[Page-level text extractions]
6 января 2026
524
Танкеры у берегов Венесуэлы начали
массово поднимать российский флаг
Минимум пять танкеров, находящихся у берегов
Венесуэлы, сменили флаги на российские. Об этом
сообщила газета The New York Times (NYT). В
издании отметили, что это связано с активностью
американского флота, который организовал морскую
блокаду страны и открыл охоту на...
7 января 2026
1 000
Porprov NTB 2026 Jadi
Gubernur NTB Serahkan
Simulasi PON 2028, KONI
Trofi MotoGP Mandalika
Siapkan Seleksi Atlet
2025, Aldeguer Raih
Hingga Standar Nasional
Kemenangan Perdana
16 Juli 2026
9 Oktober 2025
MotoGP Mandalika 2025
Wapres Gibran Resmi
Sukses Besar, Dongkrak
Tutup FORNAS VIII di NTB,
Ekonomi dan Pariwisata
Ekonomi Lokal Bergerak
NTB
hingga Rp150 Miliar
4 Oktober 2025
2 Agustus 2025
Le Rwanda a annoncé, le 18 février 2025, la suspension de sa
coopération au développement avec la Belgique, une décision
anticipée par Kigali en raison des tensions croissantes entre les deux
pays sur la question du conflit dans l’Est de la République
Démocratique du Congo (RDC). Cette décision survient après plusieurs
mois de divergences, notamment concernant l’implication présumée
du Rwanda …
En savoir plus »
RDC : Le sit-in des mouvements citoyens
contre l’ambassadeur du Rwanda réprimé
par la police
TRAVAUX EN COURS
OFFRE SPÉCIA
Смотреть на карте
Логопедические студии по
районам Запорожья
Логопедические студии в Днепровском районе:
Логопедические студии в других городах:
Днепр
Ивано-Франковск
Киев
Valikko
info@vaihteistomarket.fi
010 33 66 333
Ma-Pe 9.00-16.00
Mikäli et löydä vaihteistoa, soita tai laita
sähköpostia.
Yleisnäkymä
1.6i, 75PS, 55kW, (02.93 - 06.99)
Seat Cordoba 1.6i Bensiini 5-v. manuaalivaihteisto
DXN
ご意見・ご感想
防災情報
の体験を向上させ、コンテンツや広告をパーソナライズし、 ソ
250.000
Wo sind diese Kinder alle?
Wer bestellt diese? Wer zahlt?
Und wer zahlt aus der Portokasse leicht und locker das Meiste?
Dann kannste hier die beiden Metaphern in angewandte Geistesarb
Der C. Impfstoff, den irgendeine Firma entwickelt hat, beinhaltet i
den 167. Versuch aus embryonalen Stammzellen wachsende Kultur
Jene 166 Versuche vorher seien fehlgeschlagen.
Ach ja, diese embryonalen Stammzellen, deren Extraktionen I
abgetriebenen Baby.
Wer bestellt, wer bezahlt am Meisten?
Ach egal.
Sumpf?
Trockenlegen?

▶ [Directions]: Using the data above, copy each line that contains "décision".

▶ [Exercise output]:
coopération au développement avec la Belgique, une décision
Démocratique du Congo (RDC). Cette décision survient après plusieurs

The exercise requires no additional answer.